YOUR INSTRUCTIONS>
Copy word for word, please, the lines of the entries below running from the one containing "perfect strain for" to the one containing "What is cannabis flower?", both ends included.

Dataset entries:
·····
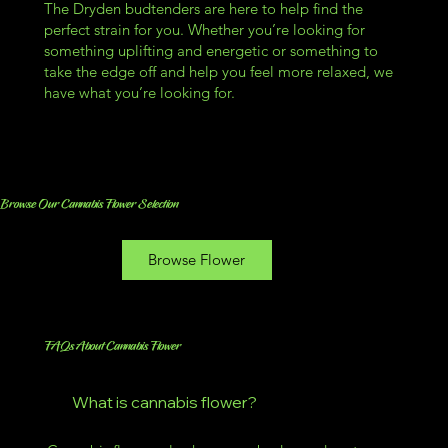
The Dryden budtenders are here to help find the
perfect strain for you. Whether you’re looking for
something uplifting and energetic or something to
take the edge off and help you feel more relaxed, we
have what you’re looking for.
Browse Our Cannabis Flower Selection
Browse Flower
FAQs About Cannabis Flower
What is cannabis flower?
·····
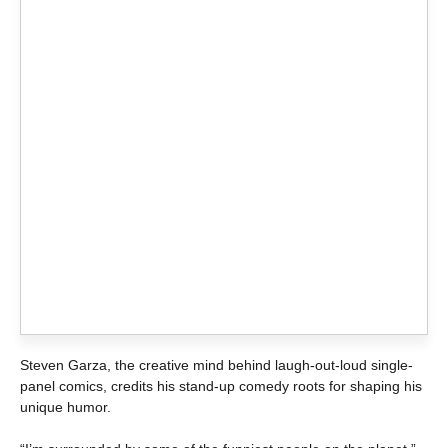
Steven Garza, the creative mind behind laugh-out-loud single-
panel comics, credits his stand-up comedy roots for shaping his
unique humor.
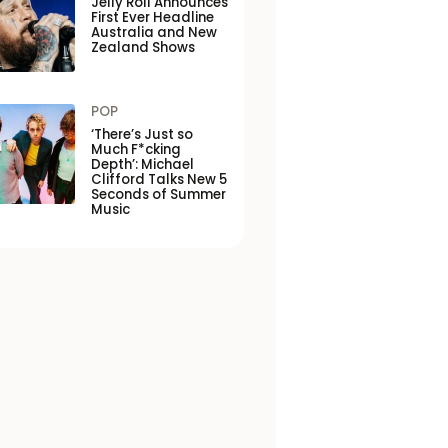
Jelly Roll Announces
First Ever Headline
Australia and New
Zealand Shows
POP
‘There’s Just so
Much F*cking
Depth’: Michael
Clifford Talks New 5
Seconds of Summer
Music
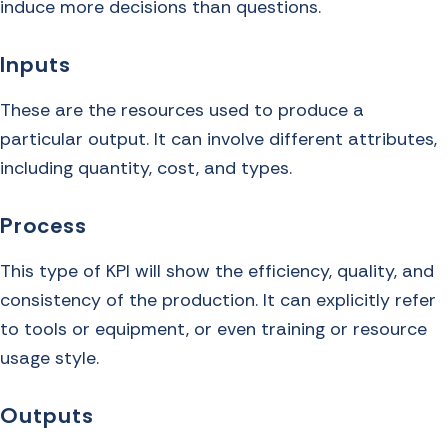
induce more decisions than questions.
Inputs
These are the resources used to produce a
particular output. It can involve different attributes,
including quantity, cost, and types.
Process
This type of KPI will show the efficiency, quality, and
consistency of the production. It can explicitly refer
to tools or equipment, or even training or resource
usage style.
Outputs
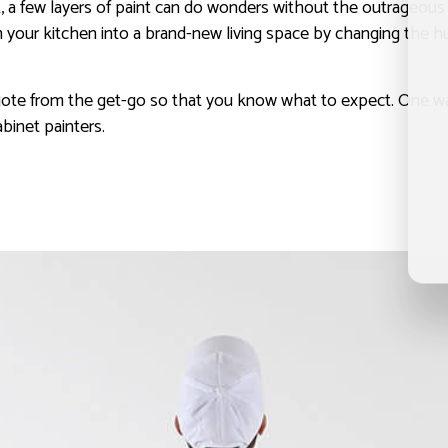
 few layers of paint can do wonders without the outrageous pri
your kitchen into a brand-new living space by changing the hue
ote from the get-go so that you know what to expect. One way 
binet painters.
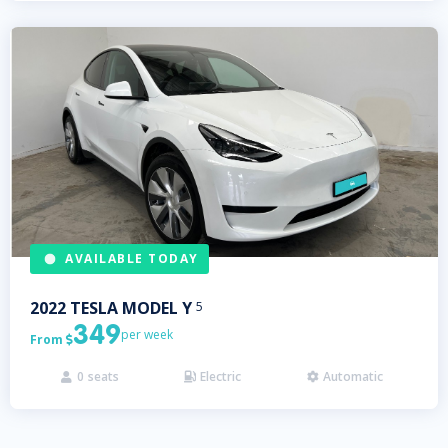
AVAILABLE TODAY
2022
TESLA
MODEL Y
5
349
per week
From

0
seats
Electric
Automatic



·····
WRITTEN RESPONSE>
perfect strain for you. Whether you’re looking for
something uplifting and energetic or something to
take the edge off and help you feel more relaxed, we
have what you’re looking for.
Browse Our Cannabis Flower Selection
Browse Flower
FAQs About Cannabis Flower
What is cannabis flower?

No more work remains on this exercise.